Furthermore, six blocks were categorized as inactive, bringing the total number of non-producing or inactive oil blocks to 26.
Notable PSC contractors who did not produce crude from selected blocks included companies such as Esso E&P, Nigerian Agip Exploration, Shell Nigeria Exploration and Production Company, Texaco Nigeria Outer Shelf Limited, Star Deep Water Petroleum Limited, and Statoil Nigeria Limited, among others.
Additionally, the report highlighted the presence of six inactive PSC blocks managed by companies like GEC Petroleum Development Company Limited, Nigerian Agip Oil Company, Monipulo Limited, and Esso Exploration and Production Limited.
These findings shed light on the state of oil production in Nigeria, prompting discussions about factors affecting the performance of these oil blocks and the broader oil and gas industry in the country.
Commenting further on the development, NEITI said, “The following were the observations on production from PSC blocks In 2021: Only 12 (34 per cent) of the PSC blocks recorded production, while 23 other blocks, representing 66 per cent of total numbers of PSC blocks, did not produce.
“Total production from the PSCs, which was 242.96 million barrels, represents 42.92 per cent of total production of the 566.13 million barrels.”
On the implication of this, the agency said, “The PSC arrangements, which contributed highest to the total production volumes, operated only 34 per cent of the total allocated blocks.”
It advised that the Nigeria Upstream Petroleum Regulatory Commission and NNPC Ltd assess the technical, operational, and other restrictions restricting output from idle PSC blocks as soon as possible in order to optimise production from the PSC arrangements.
“Where these issues cannot be resolved, consider revocation of licenses and subsequent allocation to other interested parties,” the Federal Government agency stated.

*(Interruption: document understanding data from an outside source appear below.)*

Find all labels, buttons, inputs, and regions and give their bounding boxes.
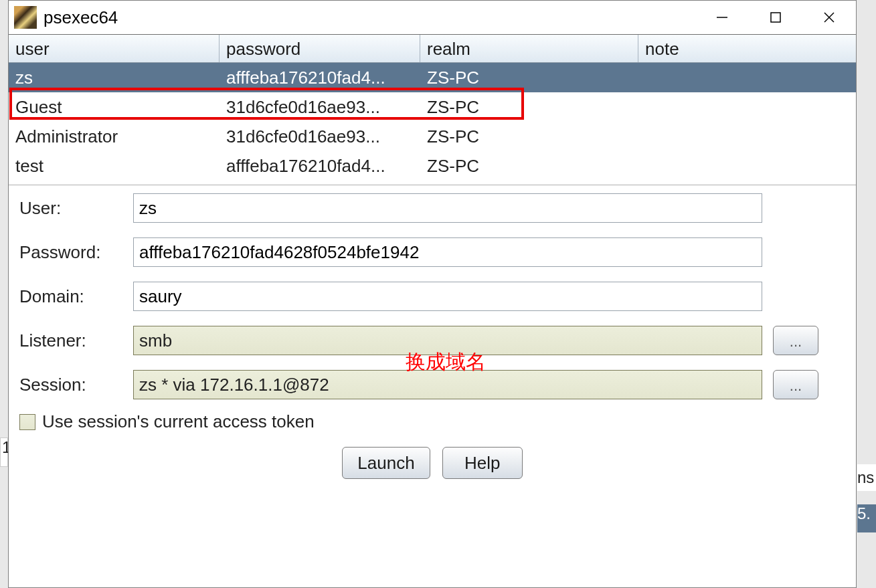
help-button[interactable]: Help <box>442 447 523 479</box>
user-input[interactable] <box>133 193 762 223</box>
form-row-password: Password: <box>19 237 845 267</box>
credentials-table-header: user password realm note <box>9 35 856 63</box>
column-header-realm[interactable]: realm <box>420 35 638 62</box>
column-header-user[interactable]: user <box>9 35 220 62</box>
use-current-token-checkbox[interactable] <box>19 414 35 430</box>
domain-input[interactable] <box>133 282 762 311</box>
cell-password: 31d6cfe0d16ae93... <box>220 94 420 120</box>
cell-password: afffeba176210fad4... <box>220 65 420 91</box>
cell-user: Guest <box>9 94 220 120</box>
label-session: Session: <box>19 375 133 395</box>
table-row[interactable]: Guest 31d6cfe0d16ae93... ZS-PC <box>9 92 856 122</box>
label-password: Password: <box>19 242 133 263</box>
window-title: psexec64 <box>43 7 118 28</box>
label-domain: Domain: <box>19 286 133 307</box>
client-area: user password realm note zs afffeba17621… <box>9 34 856 587</box>
cell-user: Administrator <box>9 124 220 150</box>
cell-note <box>638 163 856 169</box>
session-browse-button[interactable]: ... <box>773 370 818 399</box>
launch-button[interactable]: Launch <box>342 447 430 479</box>
background-fragment-right-2: 5. <box>857 494 876 534</box>
cell-note <box>638 104 856 110</box>
app-icon <box>14 6 37 29</box>
table-row[interactable]: Administrator 31d6cfe0d16ae93... ZS-PC <box>9 122 856 151</box>
annotation-text: 换成域名 <box>406 349 486 376</box>
use-current-token-label: Use session's current access token <box>42 411 315 432</box>
form-row-user: User: <box>19 193 845 223</box>
label-user: User: <box>19 198 133 219</box>
cell-realm: ZS-PC <box>420 153 638 179</box>
credentials-table-body: zs afffeba176210fad4... ZS-PC Guest 31d6… <box>9 63 856 181</box>
button-row: Launch Help <box>9 440 856 479</box>
cell-user: test <box>9 153 220 179</box>
form-row-domain: Domain: <box>19 282 845 311</box>
column-header-password[interactable]: password <box>220 35 420 62</box>
background-fragment-right-1: ns <box>857 464 876 491</box>
background-fragment-left: 1 <box>0 437 8 467</box>
checkbox-row: Use session's current access token <box>9 406 856 440</box>
svg-rect-1 <box>771 13 780 22</box>
label-listener: Listener: <box>19 330 133 351</box>
window-controls <box>695 1 856 34</box>
password-input[interactable] <box>133 237 762 267</box>
cell-note <box>638 134 856 139</box>
cell-realm: ZS-PC <box>420 124 638 150</box>
table-row[interactable]: test afffeba176210fad4... ZS-PC <box>9 151 856 181</box>
cell-password: 31d6cfe0d16ae93... <box>220 124 420 150</box>
cell-realm: ZS-PC <box>420 94 638 120</box>
close-button[interactable] <box>802 1 856 34</box>
minimize-button[interactable] <box>695 1 749 34</box>
cell-password: afffeba176210fad4... <box>220 153 420 179</box>
maximize-button[interactable] <box>749 1 802 34</box>
cell-note <box>638 75 856 80</box>
table-row[interactable]: zs afffeba176210fad4... ZS-PC <box>9 63 856 92</box>
cell-user: zs <box>9 65 220 91</box>
dialog-window: psexec64 user password realm note zs aff… <box>8 0 857 588</box>
listener-browse-button[interactable]: ... <box>773 326 818 355</box>
column-header-note[interactable]: note <box>638 35 856 62</box>
titlebar: psexec64 <box>9 1 856 34</box>
cell-realm: ZS-PC <box>420 65 638 91</box>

NEITI, however, captured the responses from NNPCL as regards the development, as it stated that the national oil firm explained that “PSC blocks transit from exploration/appraisal phase to production overtime.”
It stated that the oil firm also noted that “some of the blocks are still at award status as some contractors may not have come forward for budget/work programmes due to various reasons from regulatory to business operations’ considerations.
It stated that the oil firm also noted that “some of the blocks are still at award status as some contractors may not have come forward for budget/work programmes due to various reasons from regulatory to business operations’ considerations.
“We (NNPCL) are hopeful that about two to three blocks will soon attain production status.”